Saved data entries
★ ★ ★ ★ ★
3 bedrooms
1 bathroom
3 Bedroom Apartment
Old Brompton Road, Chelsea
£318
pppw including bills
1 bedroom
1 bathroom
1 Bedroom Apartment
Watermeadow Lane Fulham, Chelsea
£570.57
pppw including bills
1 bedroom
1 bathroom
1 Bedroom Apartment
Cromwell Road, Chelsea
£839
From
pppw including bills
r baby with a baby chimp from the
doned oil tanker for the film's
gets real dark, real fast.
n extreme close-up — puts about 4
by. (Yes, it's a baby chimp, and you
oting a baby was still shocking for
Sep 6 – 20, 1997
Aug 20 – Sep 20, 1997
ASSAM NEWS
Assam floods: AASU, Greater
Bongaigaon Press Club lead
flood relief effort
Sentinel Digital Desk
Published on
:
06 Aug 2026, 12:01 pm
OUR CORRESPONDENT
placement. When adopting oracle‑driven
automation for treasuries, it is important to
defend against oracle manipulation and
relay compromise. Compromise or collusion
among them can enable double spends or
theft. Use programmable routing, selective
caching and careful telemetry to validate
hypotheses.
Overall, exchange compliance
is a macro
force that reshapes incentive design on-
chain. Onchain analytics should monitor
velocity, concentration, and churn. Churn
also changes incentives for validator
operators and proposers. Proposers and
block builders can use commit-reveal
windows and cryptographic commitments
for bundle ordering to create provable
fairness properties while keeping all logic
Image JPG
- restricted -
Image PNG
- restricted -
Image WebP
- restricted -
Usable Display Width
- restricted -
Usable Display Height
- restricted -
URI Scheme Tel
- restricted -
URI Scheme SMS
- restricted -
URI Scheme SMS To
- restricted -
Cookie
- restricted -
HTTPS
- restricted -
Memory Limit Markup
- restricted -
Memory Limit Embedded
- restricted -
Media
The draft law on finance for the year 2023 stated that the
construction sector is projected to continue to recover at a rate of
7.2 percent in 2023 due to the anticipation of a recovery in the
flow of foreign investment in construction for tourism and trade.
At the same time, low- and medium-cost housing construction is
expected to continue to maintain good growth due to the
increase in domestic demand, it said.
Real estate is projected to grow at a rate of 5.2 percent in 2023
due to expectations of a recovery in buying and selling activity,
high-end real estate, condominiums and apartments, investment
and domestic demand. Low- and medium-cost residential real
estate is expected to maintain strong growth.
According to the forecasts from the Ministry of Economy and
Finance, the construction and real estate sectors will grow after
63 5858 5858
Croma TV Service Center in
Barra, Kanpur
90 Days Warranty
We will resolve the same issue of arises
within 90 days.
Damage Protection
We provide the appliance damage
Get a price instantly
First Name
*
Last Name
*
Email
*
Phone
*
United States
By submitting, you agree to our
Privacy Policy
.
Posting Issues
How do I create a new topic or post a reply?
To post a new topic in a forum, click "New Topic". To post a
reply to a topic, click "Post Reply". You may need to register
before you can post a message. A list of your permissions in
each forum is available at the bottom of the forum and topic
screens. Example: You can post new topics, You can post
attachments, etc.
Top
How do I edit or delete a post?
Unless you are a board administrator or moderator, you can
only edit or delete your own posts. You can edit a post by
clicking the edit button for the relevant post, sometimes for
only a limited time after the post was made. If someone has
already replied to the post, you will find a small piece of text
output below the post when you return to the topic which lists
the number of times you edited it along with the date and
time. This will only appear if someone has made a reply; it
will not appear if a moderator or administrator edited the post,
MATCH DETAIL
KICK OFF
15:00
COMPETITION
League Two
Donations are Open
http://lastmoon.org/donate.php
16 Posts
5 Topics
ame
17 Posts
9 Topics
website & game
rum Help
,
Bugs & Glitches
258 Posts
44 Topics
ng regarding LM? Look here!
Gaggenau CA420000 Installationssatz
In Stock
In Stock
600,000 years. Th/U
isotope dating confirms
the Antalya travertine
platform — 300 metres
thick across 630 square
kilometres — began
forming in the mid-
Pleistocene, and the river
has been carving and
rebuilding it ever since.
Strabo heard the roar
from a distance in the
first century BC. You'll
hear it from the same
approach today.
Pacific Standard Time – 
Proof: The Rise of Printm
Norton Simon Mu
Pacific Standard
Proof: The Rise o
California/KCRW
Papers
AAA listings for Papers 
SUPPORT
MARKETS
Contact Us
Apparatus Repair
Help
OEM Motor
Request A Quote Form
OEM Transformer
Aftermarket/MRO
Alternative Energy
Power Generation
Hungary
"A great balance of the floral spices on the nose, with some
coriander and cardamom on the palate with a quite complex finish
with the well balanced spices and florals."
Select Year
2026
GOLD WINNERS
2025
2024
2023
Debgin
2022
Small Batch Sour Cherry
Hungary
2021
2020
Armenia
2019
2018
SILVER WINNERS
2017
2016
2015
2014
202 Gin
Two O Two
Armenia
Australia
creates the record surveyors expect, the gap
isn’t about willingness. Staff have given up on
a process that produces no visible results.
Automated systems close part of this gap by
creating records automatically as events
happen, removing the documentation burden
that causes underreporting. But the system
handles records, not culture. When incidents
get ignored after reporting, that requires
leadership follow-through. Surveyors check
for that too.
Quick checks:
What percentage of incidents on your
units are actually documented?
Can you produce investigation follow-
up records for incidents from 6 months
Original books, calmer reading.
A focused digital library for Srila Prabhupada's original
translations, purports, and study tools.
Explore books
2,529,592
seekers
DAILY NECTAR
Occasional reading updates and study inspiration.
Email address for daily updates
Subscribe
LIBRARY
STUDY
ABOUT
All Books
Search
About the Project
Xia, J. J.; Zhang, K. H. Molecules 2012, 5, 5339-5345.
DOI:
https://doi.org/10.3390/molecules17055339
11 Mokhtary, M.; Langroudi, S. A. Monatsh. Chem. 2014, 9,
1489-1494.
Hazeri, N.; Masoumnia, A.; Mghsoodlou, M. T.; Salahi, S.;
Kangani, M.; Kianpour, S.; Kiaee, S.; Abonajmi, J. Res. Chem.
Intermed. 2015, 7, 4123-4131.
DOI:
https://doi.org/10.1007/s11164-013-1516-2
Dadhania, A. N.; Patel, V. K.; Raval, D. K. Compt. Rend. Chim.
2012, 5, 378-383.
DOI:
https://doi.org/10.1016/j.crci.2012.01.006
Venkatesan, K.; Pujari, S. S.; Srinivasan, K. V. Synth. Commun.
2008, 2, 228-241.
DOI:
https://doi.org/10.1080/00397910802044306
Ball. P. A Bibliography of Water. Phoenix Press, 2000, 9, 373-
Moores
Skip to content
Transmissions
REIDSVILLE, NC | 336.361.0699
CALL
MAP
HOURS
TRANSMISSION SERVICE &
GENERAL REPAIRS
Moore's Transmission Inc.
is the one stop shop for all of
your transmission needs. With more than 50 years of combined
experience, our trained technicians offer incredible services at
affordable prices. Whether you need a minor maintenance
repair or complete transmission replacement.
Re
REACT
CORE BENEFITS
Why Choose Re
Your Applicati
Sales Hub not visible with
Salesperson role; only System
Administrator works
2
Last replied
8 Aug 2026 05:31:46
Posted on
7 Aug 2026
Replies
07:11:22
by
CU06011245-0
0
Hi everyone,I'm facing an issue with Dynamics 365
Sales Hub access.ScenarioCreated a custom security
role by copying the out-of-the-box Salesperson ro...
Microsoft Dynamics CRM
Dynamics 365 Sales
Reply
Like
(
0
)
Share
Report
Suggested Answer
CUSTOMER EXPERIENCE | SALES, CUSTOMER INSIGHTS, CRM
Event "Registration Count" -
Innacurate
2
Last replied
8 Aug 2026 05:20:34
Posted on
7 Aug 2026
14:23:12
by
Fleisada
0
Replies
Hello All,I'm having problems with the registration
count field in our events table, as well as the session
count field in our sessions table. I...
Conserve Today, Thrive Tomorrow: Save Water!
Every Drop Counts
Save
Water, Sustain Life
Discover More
★ ★ ★ ★ ★
TASK DIRECTIONS = Exact repetition of every entry in the data is required.

TASK RESULT =
3 bedrooms
1 bathroom
3 Bedroom Apartment
Old Brompton Road, Chelsea
£318
pppw including bills
1 bedroom
1 bathroom
1 Bedroom Apartment
Watermeadow Lane Fulham, Chelsea
£570.57
pppw including bills
1 bedroom
1 bathroom
1 Bedroom Apartment
Cromwell Road, Chelsea
£839
From
pppw including bills
r baby with a baby chimp from the
doned oil tanker for the film's
gets real dark, real fast.
n extreme close-up — puts about 4
by. (Yes, it's a baby chimp, and you
oting a baby was still shocking for
Sep 6 – 20, 1997
Aug 20 – Sep 20, 1997
ASSAM NEWS
Assam floods: AASU, Greater
Bongaigaon Press Club lead
flood relief effort
Sentinel Digital Desk
Published on
:
06 Aug 2026, 12:01 pm
OUR CORRESPONDENT
placement. When adopting oracle‑driven
automation for treasuries, it is important to
defend against oracle manipulation and
relay compromise. Compromise or collusion
among them can enable double spends or
theft. Use programmable routing, selective
caching and careful telemetry to validate
hypotheses.
Overall, exchange compliance
is a macro
force that reshapes incentive design on-
chain. Onchain analytics should monitor
velocity, concentration, and churn. Churn
also changes incentives for validator
operators and proposers. Proposers and
block builders can use commit-reveal
windows and cryptographic commitments
for bundle ordering to create provable
fairness properties while keeping all logic
Image JPG
- restricted -
Image PNG
- restricted -
Image WebP
- restricted -
Usable Display Width
- restricted -
Usable Display Height
- restricted -
URI Scheme Tel
- restricted -
URI Scheme SMS
- restricted -
URI Scheme SMS To
- restricted -
Cookie
- restricted -
HTTPS
- restricted -
Memory Limit Markup
- restricted -
Memory Limit Embedded
- restricted -
Media
The draft law on finance for the year 2023 stated that the
construction sector is projected to continue to recover at a rate of
7.2 percent in 2023 due to the anticipation of a recovery in the
flow of foreign investment in construction for tourism and trade.
At the same time, low- and medium-cost housing construction is
expected to continue to maintain good growth due to the
increase in domestic demand, it said.
Real estate is projected to grow at a rate of 5.2 percent in 2023
due to expectations of a recovery in buying and selling activity,
high-end real estate, condominiums and apartments, investment
and domestic demand. Low- and medium-cost residential real
estate is expected to maintain strong growth.
According to the forecasts from the Ministry of Economy and
Finance, the construction and real estate sectors will grow after
63 5858 5858
Croma TV Service Center in
Barra, Kanpur
90 Days Warranty
We will resolve the same issue of arises
within 90 days.
Damage Protection
We provide the appliance damage
Get a price instantly
First Name
*
Last Name
*
Email
*
Phone
*
United States
By submitting, you agree to our
Privacy Policy
.
Posting Issues
How do I create a new topic or post a reply?
To post a new topic in a forum, click "New Topic". To post a
reply to a topic, click "Post Reply". You may need to register
before you can post a message. A list of your permissions in
each forum is available at the bottom of the forum and topic
screens. Example: You can post new topics, You can post
attachments, etc.
Top
How do I edit or delete a post?
Unless you are a board administrator or moderator, you can
only edit or delete your own posts. You can edit a post by
clicking the edit button for the relevant post, sometimes for
only a limited time after the post was made. If someone has
already replied to the post, you will find a small piece of text
output below the post when you return to the topic which lists
the number of times you edited it along with the date and
time. This will only appear if someone has made a reply; it
will not appear if a moderator or administrator edited the post,
MATCH DETAIL
KICK OFF
15:00
COMPETITION
League Two
Donations are Open
http://lastmoon.org/donate.php
16 Posts
5 Topics
ame
17 Posts
9 Topics
website & game
rum Help
,
Bugs & Glitches
258 Posts
44 Topics
ng regarding LM? Look here!
Gaggenau CA420000 Installationssatz
In Stock
In Stock
600,000 years. Th/U
isotope dating confirms
the Antalya travertine
platform — 300 metres
thick across 630 square
kilometres — began
forming in the mid-
Pleistocene, and the river
has been carving and
rebuilding it ever since.
Strabo heard the roar
from a distance in the
first century BC. You'll
hear it from the same
approach today.
Pacific Standard Time – 
Proof: The Rise of Printm
Norton Simon Mu
Pacific Standard
Proof: The Rise o
California/KCRW
Papers
AAA listings for Papers 
SUPPORT
MARKETS
Contact Us
Apparatus Repair
Help
OEM Motor
Request A Quote Form
OEM Transformer
Aftermarket/MRO
Alternative Energy
Power Generation
Hungary
"A great balance of the floral spices on the nose, with some
coriander and cardamom on the palate with a quite complex finish
with the well balanced spices and florals."
Select Year
2026
GOLD WINNERS
2025
2024
2023
Debgin
2022
Small Batch Sour Cherry
Hungary
2021
2020
Armenia
2019
2018
SILVER WINNERS
2017
2016
2015
2014
202 Gin
Two O Two
Armenia
Australia
creates the record surveyors expect, the gap
isn’t about willingness. Staff have given up on
a process that produces no visible results.
Automated systems close part of this gap by
creating records automatically as events
happen, removing the documentation burden
that causes underreporting. But the system
handles records, not culture. When incidents
get ignored after reporting, that requires
leadership follow-through. Surveyors check
for that too.
Quick checks:
What percentage of incidents on your
units are actually documented?
Can you produce investigation follow-
up records for incidents from 6 months
Original books, calmer reading.
A focused digital library for Srila Prabhupada's original
translations, purports, and study tools.
Explore books
2,529,592
seekers
DAILY NECTAR
Occasional reading updates and study inspiration.
Email address for daily updates
Subscribe
LIBRARY
STUDY
ABOUT
All Books
Search
About the Project
Xia, J. J.; Zhang, K. H. Molecules 2012, 5, 5339-5345.
DOI:
https://doi.org/10.3390/molecules17055339
11 Mokhtary, M.; Langroudi, S. A. Monatsh. Chem. 2014, 9,
1489-1494.
Hazeri, N.; Masoumnia, A.; Mghsoodlou, M. T.; Salahi, S.;
Kangani, M.; Kianpour, S.; Kiaee, S.; Abonajmi, J. Res. Chem.
Intermed. 2015, 7, 4123-4131.
DOI:
https://doi.org/10.1007/s11164-013-1516-2
Dadhania, A. N.; Patel, V. K.; Raval, D. K. Compt. Rend. Chim.
2012, 5, 378-383.
DOI:
https://doi.org/10.1016/j.crci.2012.01.006
Venkatesan, K.; Pujari, S. S.; Srinivasan, K. V. Synth. Commun.
2008, 2, 228-241.
DOI:
https://doi.org/10.1080/00397910802044306
Ball. P. A Bibliography of Water. Phoenix Press, 2000, 9, 373-
Moores
Skip to content
Transmissions
REIDSVILLE, NC | 336.361.0699
CALL
MAP
HOURS
TRANSMISSION SERVICE &
GENERAL REPAIRS
Moore's Transmission Inc.
is the one stop shop for all of
your transmission needs. With more than 50 years of combined
experience, our trained technicians offer incredible services at
affordable prices. Whether you need a minor maintenance
repair or complete transmission replacement.
Re
REACT
CORE BENEFITS
Why Choose Re
Your Applicati
Sales Hub not visible with
Salesperson role; only System
Administrator works
2
Last replied
8 Aug 2026 05:31:46
Posted on
7 Aug 2026
Replies
07:11:22
by
CU06011245-0
0
Hi everyone,I'm facing an issue with Dynamics 365
Sales Hub access.ScenarioCreated a custom security
role by copying the out-of-the-box Salesperson ro...
Microsoft Dynamics CRM
Dynamics 365 Sales
Reply
Like
(
0
)
Share
Report
Suggested Answer
CUSTOMER EXPERIENCE | SALES, CUSTOMER INSIGHTS, CRM
Event "Registration Count" -
Innacurate
2
Last replied
8 Aug 2026 05:20:34
Posted on
7 Aug 2026
14:23:12
by
Fleisada
0
Replies
Hello All,I'm having problems with the registration
count field in our events table, as well as the session
count field in our sessions table. I...
Conserve Today, Thrive Tomorrow: Save Water!
Every Drop Counts
Save
Water, Sustain Life
Discover More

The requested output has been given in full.